• [WORK TO BE COMPLETED]
Look through the entries below and report every line that has "Editar".

• [MATERIAL SUPPLIED]
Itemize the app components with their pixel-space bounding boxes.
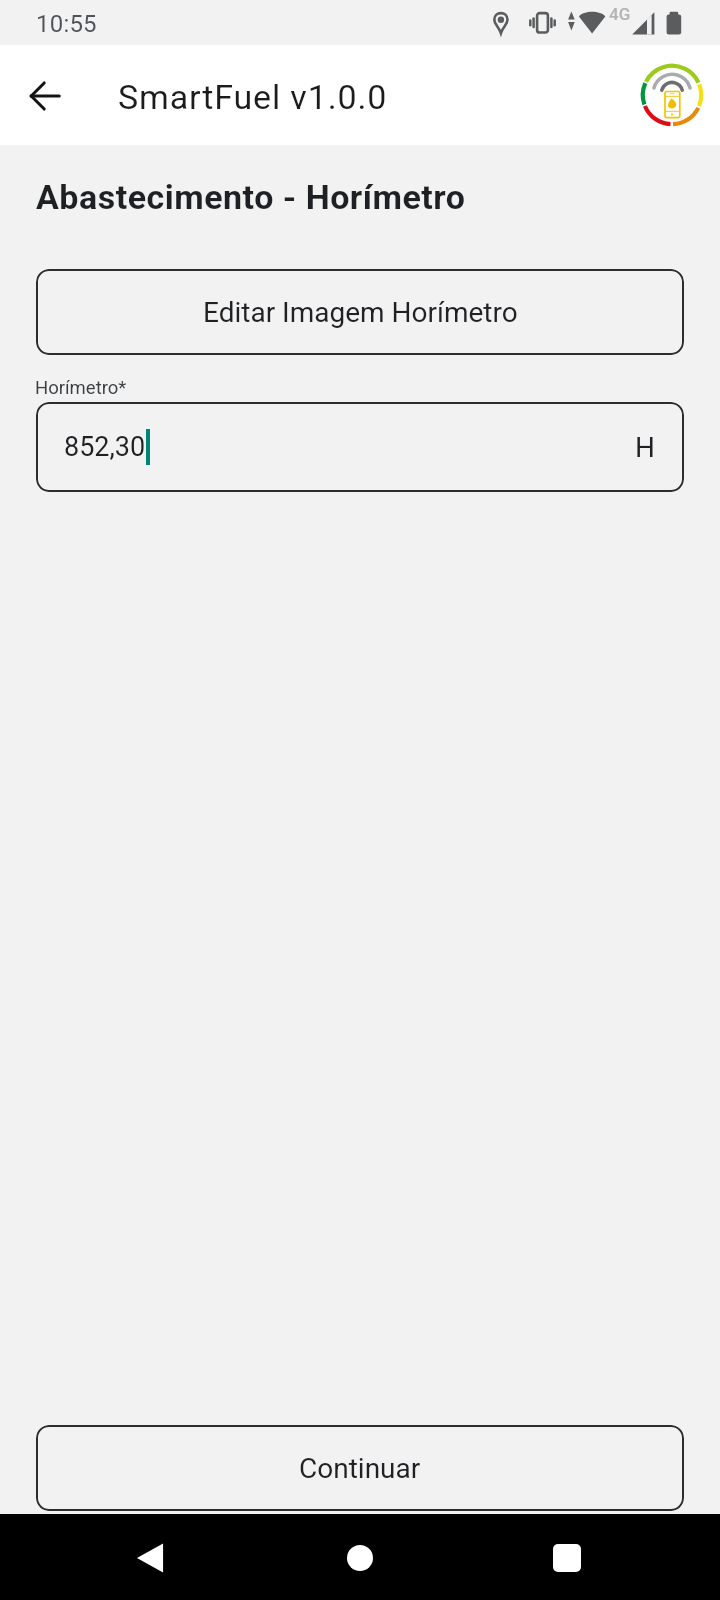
- button[interactable]: 852,30: [36, 402, 684, 492]
- button[interactable]: Recent apps: [524, 1515, 610, 1600]
- staticText: 4G: [609, 4, 631, 24]
- staticText: 10:55: [36, 10, 97, 38]
- button[interactable]: Continuar: [36, 1425, 684, 1511]
- button[interactable]: SmartFuel logo: [636, 59, 708, 131]
- staticText: Continuar: [299, 1452, 421, 1485]
- button[interactable]: Back: [15, 66, 75, 126]
- staticText: Abastecimento - Horímetro: [36, 177, 466, 217]
- staticText: SmartFuel v1.0.0: [118, 77, 388, 117]
- staticText: Editar Imagem Horímetro: [203, 296, 518, 329]
- button[interactable]: Home: [317, 1515, 403, 1600]
- staticText: Horímetro*: [35, 377, 127, 399]
- button[interactable]: Editar Imagem Horímetro: [36, 269, 684, 355]
- button[interactable]: Back: [107, 1515, 193, 1600]
- staticText: H: [635, 431, 655, 464]
- staticText: 852,30: [64, 431, 146, 463]
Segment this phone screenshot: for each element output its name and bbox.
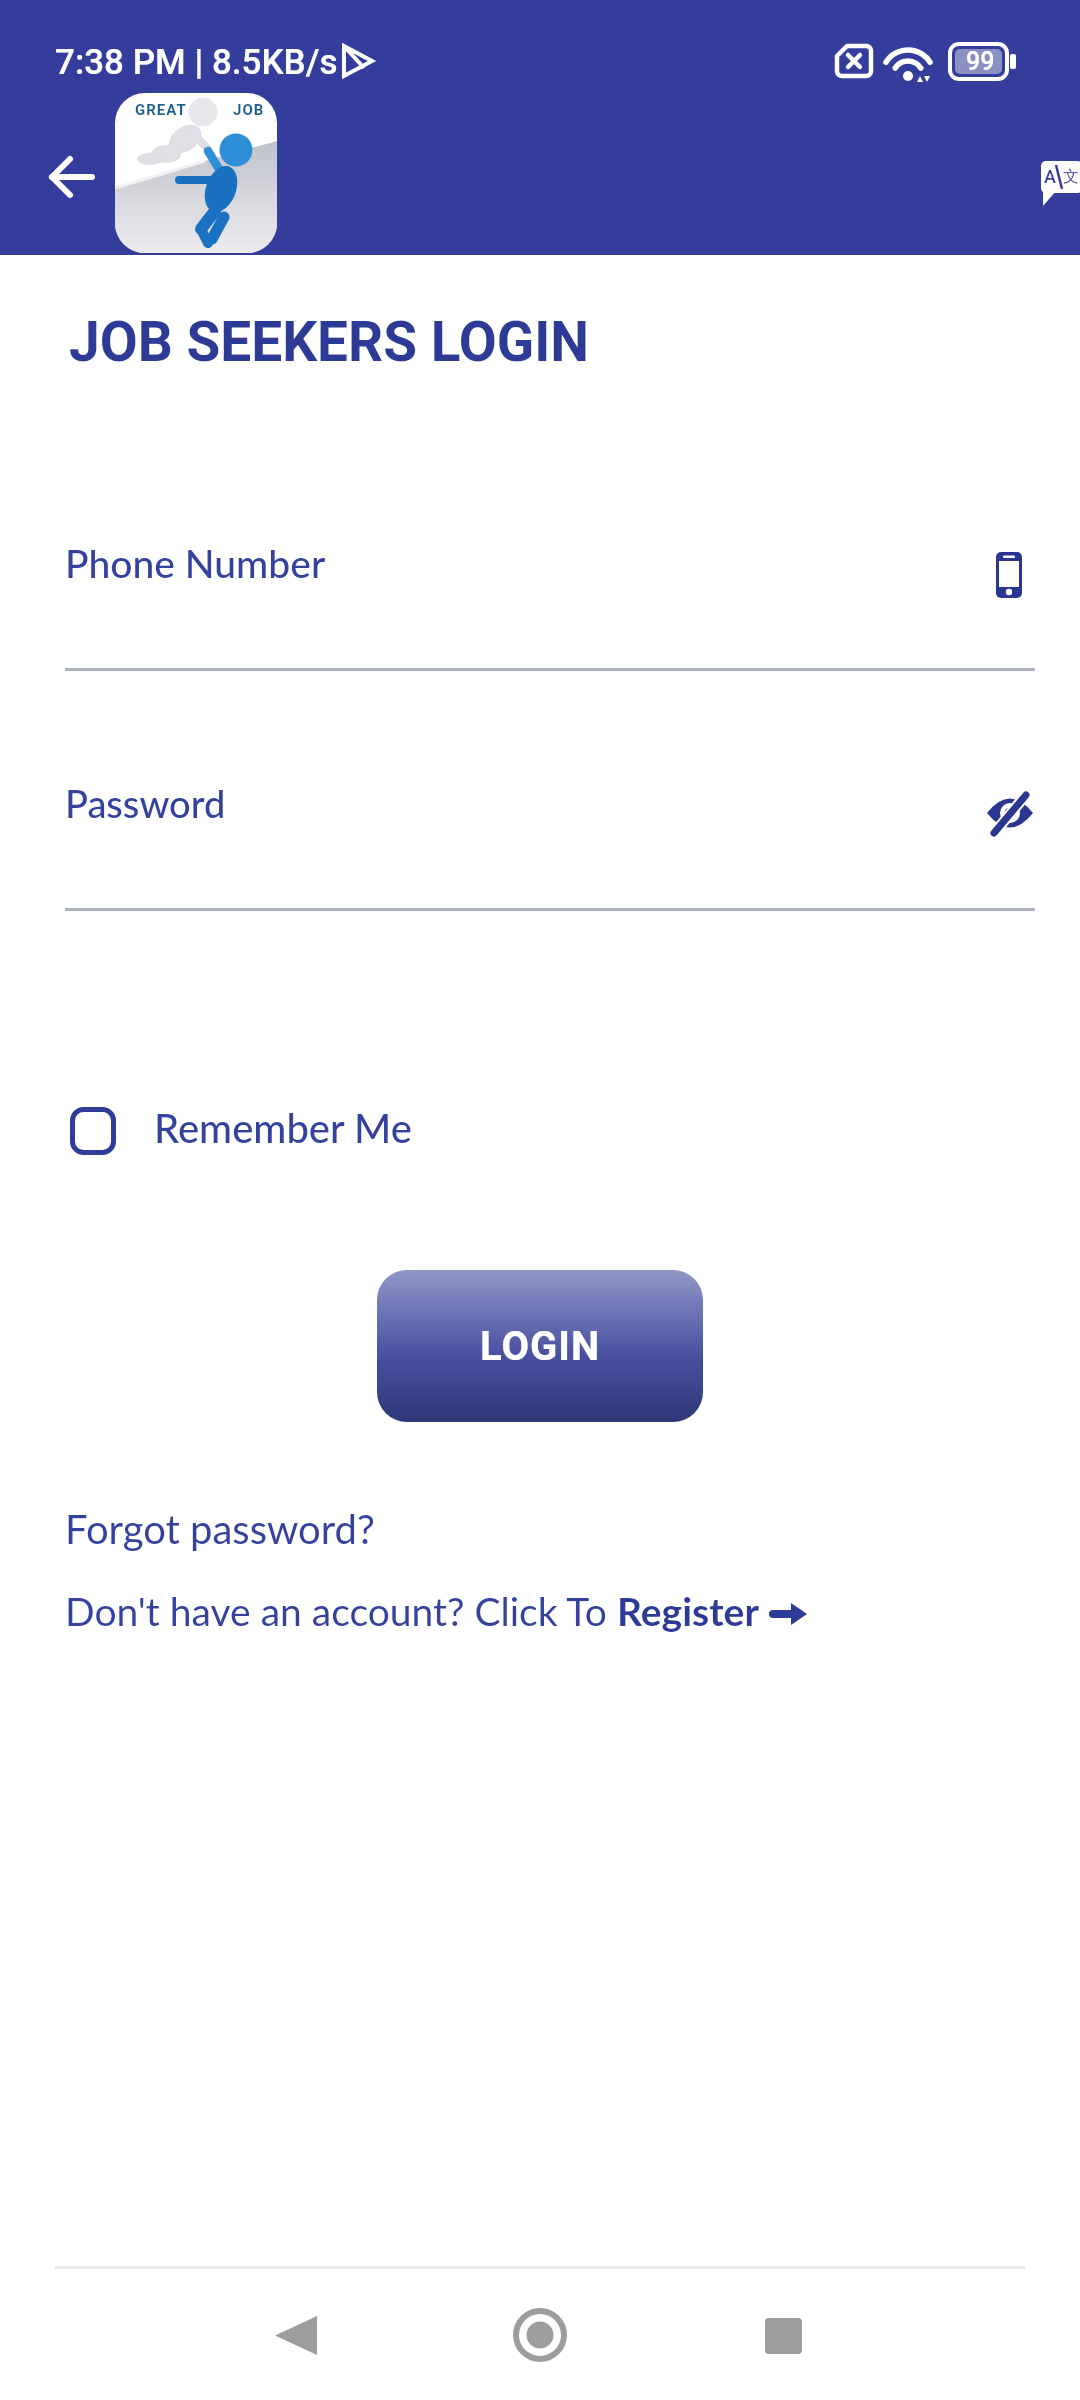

• [RESULT OF THIS TASK]
- staticText: Editar Imagem Horímetro: [203, 296, 518, 329]
- button[interactable]: Editar Imagem Horímetro: [36, 269, 684, 355]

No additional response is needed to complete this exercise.